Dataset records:
☆ ☆ ☆ ☆

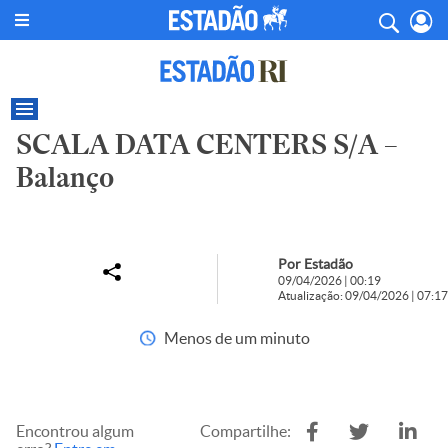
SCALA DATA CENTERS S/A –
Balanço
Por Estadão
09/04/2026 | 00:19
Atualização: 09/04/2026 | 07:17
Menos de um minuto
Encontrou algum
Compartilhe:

☆ ☆ ☆ ☆

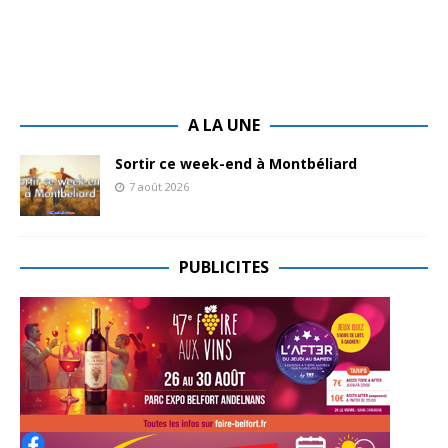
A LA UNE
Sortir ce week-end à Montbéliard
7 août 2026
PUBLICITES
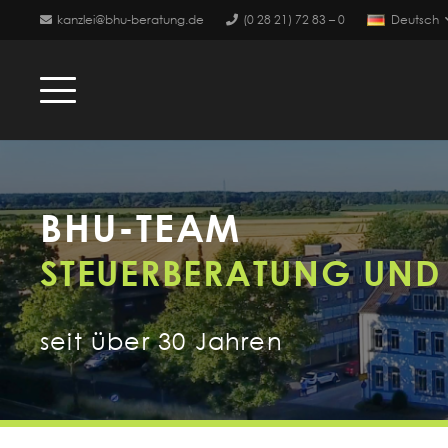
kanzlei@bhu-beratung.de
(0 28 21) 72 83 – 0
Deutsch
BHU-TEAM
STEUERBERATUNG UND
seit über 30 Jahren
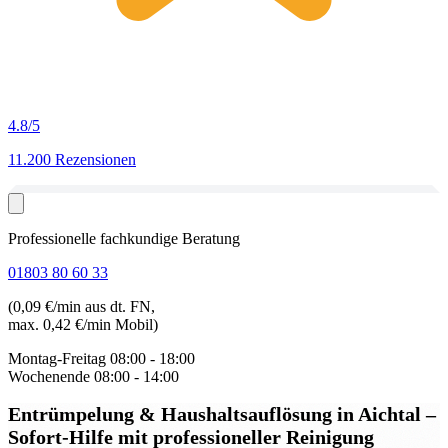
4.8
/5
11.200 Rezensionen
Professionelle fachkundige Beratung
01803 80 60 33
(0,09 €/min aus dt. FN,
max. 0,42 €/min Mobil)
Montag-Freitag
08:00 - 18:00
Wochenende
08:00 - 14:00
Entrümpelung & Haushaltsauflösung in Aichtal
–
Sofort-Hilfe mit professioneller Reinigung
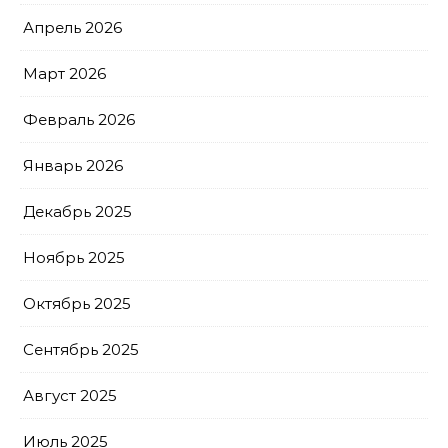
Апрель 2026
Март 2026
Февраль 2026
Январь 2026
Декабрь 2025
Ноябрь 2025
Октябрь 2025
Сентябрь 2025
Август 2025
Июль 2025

☆ ☆ ☆ ☆

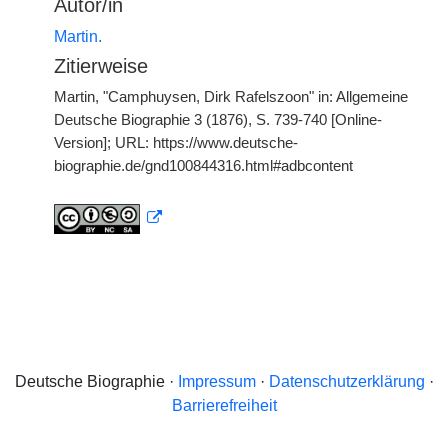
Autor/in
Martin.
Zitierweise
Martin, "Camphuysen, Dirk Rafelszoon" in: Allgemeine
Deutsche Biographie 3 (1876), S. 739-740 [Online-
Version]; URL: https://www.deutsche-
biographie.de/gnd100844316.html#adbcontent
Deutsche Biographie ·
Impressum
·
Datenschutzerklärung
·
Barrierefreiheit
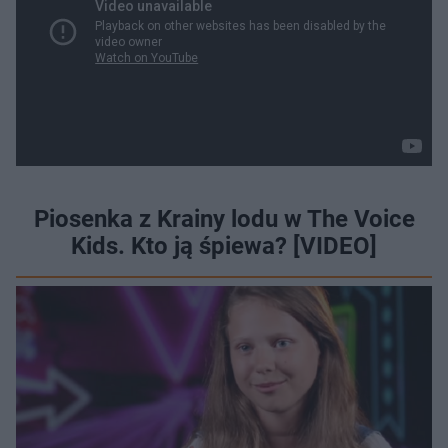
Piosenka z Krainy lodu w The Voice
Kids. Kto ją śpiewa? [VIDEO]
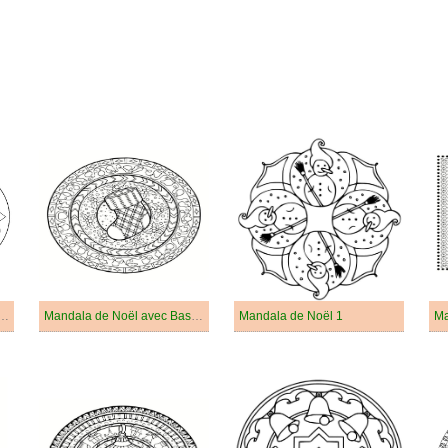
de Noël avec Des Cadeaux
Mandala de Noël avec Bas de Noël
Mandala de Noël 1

☆ ☆ ☆ ☆

Each line above that contains the word "Martin" should be returned.

Martin.
Martin, "Camphuysen, Dirk Rafelszoon" in: Allgemeine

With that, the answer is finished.